Exercise directions: Copy the listing below line for line, starting at its first line and ending with the line that has "What do you see at coordinates (477, 1780)" in it. Add nothing.

Information shown:
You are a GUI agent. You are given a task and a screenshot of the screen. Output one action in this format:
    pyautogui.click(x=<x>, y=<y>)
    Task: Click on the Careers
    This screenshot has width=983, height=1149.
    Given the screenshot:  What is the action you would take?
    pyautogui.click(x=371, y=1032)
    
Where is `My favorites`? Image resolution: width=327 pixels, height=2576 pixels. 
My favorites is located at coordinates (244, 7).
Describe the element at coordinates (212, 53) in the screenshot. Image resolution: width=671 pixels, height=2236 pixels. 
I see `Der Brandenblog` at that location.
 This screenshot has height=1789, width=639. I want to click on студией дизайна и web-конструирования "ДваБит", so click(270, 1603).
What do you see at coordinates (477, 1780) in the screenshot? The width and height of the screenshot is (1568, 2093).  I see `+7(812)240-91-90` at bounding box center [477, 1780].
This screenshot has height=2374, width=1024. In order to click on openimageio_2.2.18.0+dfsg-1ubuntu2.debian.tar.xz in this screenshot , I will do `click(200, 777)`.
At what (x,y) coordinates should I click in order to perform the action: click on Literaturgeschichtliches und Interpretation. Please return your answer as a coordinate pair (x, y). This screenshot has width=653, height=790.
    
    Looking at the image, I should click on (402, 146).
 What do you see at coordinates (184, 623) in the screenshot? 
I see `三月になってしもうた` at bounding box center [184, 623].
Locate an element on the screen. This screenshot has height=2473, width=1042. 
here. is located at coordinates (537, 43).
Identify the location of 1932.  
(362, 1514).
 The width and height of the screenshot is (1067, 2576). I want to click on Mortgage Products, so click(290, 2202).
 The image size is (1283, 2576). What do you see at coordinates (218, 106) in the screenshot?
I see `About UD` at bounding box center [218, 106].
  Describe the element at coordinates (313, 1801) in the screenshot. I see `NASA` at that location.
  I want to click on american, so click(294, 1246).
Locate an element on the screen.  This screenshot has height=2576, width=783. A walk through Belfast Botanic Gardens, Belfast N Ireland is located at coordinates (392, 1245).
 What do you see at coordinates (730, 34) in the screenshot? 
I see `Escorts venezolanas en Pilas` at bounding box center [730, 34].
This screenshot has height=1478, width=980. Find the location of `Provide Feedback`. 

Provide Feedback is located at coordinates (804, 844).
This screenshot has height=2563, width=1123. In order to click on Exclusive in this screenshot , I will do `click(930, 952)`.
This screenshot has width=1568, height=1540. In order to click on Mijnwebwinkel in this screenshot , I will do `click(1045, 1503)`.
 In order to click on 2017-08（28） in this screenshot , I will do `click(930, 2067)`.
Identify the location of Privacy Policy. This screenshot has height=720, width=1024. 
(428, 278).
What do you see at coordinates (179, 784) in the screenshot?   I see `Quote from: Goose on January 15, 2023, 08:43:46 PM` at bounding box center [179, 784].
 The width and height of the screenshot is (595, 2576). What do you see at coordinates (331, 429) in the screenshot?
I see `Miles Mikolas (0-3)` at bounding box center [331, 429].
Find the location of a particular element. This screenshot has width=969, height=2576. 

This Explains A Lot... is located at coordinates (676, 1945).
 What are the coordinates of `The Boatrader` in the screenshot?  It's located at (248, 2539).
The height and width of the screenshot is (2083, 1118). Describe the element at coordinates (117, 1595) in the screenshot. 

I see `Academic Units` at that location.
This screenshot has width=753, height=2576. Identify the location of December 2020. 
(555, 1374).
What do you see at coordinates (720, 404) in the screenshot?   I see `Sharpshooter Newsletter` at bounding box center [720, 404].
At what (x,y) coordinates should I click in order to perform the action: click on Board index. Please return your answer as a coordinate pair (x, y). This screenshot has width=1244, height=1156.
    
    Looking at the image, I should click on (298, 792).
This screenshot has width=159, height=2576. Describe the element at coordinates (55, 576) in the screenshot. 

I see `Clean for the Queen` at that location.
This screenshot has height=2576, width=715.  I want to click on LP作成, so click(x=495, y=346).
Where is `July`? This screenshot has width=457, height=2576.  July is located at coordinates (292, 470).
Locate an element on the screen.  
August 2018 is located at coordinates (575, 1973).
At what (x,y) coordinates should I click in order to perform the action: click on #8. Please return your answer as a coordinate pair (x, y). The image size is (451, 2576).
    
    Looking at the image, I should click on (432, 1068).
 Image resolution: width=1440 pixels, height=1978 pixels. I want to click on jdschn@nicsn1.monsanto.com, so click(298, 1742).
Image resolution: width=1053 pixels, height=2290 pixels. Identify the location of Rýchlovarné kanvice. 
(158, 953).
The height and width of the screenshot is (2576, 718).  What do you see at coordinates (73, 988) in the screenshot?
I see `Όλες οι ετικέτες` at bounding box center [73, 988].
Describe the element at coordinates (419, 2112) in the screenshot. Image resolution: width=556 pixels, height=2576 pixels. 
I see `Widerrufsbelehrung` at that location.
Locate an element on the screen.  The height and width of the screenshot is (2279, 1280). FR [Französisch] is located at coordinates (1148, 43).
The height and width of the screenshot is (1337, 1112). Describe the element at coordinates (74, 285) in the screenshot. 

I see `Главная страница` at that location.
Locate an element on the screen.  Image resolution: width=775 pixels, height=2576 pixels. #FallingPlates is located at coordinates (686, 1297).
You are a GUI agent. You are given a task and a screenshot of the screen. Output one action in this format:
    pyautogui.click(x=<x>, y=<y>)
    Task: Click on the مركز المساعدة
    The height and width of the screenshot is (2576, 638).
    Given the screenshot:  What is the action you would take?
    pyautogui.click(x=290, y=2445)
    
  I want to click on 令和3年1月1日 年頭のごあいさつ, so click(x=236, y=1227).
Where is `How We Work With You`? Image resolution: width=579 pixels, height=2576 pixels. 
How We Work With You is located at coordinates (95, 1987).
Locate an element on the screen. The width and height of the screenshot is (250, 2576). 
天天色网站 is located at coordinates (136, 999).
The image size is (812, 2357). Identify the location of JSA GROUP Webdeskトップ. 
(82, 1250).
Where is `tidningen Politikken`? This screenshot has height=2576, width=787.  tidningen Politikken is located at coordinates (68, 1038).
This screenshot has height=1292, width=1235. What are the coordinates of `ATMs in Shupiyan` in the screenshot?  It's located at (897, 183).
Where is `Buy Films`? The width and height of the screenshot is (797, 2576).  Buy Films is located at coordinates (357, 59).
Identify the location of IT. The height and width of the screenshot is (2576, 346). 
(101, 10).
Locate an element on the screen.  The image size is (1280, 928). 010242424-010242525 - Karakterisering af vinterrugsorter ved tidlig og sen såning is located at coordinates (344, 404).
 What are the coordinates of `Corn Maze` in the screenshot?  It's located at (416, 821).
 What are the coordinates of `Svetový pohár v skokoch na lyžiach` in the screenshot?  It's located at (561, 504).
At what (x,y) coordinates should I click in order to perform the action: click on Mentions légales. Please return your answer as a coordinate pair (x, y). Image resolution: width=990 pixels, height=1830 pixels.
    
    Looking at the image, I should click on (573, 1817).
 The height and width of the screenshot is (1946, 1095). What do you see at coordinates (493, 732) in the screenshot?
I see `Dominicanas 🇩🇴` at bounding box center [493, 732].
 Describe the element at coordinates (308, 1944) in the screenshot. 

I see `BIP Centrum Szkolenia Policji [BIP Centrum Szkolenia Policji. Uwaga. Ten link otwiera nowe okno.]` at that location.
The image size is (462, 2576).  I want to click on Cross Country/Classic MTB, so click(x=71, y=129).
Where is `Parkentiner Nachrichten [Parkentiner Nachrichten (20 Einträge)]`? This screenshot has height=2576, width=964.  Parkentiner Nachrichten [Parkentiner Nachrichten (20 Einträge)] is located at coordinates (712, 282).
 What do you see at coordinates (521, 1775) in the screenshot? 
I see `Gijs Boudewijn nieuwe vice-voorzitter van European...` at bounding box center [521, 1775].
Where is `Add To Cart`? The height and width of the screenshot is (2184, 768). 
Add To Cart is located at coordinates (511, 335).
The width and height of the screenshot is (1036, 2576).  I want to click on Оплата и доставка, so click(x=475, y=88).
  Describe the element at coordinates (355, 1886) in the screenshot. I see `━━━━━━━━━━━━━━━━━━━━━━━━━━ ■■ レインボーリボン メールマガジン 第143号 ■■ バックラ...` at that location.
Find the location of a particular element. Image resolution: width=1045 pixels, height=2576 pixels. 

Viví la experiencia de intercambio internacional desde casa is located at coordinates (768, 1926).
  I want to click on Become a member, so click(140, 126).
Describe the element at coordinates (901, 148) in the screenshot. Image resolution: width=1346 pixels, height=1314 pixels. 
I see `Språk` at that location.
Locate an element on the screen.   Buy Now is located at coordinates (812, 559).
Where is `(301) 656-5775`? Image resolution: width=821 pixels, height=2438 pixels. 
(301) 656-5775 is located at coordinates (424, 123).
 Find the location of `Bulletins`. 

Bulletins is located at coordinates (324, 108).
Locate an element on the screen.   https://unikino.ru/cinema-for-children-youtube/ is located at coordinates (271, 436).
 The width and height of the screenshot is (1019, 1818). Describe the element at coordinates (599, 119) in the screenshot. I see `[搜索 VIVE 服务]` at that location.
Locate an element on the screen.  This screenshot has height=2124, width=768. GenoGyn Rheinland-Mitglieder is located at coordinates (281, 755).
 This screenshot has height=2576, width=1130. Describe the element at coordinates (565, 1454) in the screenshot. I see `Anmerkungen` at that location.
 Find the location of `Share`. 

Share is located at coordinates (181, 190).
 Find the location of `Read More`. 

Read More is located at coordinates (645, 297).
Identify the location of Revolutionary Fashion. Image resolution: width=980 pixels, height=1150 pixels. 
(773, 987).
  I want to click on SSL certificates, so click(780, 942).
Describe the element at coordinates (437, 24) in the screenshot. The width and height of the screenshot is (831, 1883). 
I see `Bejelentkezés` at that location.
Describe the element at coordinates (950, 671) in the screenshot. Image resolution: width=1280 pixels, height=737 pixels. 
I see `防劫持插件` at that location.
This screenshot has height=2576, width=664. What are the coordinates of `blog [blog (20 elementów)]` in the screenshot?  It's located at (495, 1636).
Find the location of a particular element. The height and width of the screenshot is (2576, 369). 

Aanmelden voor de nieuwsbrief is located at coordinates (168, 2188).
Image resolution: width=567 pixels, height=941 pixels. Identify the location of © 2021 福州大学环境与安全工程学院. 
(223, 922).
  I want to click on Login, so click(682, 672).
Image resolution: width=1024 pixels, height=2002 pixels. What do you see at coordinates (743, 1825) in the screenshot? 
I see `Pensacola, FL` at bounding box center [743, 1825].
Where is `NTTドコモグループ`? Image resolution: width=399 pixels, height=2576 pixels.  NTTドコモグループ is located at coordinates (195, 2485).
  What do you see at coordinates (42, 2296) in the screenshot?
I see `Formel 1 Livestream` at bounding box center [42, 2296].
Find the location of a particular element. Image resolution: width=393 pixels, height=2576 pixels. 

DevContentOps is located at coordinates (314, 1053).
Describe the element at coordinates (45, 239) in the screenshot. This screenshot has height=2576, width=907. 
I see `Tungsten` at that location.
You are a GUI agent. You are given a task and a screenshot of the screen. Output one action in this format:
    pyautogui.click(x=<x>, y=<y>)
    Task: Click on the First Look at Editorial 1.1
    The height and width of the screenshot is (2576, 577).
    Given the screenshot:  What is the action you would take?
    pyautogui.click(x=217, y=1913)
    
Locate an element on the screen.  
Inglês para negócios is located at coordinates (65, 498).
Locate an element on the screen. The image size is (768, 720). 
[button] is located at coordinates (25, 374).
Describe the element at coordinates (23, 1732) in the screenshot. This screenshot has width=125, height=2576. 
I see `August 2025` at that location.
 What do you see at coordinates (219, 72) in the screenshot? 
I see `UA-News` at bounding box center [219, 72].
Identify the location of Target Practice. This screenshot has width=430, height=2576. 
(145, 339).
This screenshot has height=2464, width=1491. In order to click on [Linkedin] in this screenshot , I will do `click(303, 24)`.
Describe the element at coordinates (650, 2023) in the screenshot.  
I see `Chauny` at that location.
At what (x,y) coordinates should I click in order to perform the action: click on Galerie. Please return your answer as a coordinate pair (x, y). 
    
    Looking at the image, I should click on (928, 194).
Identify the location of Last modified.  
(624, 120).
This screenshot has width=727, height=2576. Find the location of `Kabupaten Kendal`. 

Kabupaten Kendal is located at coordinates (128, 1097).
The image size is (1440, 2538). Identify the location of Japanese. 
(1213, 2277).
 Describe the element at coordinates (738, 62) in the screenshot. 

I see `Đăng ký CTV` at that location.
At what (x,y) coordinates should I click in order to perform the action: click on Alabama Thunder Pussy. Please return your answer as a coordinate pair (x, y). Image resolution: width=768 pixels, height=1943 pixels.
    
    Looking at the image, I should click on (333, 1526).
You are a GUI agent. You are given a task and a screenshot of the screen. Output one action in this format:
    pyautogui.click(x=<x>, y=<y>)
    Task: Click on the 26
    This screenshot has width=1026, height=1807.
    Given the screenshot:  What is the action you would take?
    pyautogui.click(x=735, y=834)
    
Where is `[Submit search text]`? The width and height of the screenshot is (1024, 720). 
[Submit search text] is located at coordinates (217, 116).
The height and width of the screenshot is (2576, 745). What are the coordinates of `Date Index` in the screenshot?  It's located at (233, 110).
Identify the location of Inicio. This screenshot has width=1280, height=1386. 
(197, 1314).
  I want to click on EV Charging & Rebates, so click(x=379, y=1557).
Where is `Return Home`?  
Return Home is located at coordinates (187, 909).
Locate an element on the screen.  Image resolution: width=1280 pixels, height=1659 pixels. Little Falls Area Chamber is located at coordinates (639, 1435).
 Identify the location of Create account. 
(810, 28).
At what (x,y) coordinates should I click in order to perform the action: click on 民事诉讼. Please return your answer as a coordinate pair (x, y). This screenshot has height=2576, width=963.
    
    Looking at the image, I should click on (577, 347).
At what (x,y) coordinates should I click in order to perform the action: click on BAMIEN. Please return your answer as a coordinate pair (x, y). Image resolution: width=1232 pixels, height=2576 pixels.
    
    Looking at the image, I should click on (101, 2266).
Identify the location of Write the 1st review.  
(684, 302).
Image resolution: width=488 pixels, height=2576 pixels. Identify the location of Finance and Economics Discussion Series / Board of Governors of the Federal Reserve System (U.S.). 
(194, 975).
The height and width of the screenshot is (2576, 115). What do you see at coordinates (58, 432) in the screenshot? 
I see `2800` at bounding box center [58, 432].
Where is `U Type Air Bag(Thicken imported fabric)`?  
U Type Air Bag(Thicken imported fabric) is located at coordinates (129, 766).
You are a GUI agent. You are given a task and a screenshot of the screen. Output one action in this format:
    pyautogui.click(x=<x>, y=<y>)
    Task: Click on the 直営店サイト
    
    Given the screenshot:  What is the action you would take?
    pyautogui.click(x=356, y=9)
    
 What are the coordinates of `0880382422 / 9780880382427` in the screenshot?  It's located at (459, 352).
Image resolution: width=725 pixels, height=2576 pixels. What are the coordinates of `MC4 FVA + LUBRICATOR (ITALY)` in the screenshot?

Task solution:
You are a GUI agent. You are given a task and a screenshot of the screen. Output one action in this format:
    pyautogui.click(x=<x>, y=<y>)
    Task: Click on the Careers
    This screenshot has width=983, height=1149.
    Given the screenshot:  What is the action you would take?
    pyautogui.click(x=371, y=1032)
    
Where is `My favorites`? Image resolution: width=327 pixels, height=2576 pixels. 
My favorites is located at coordinates (244, 7).
Describe the element at coordinates (212, 53) in the screenshot. Image resolution: width=671 pixels, height=2236 pixels. 
I see `Der Brandenblog` at that location.
 This screenshot has height=1789, width=639. I want to click on студией дизайна и web-конструирования "ДваБит", so click(270, 1603).
What do you see at coordinates (477, 1780) in the screenshot? The width and height of the screenshot is (1568, 2093).  I see `+7(812)240-91-90` at bounding box center [477, 1780].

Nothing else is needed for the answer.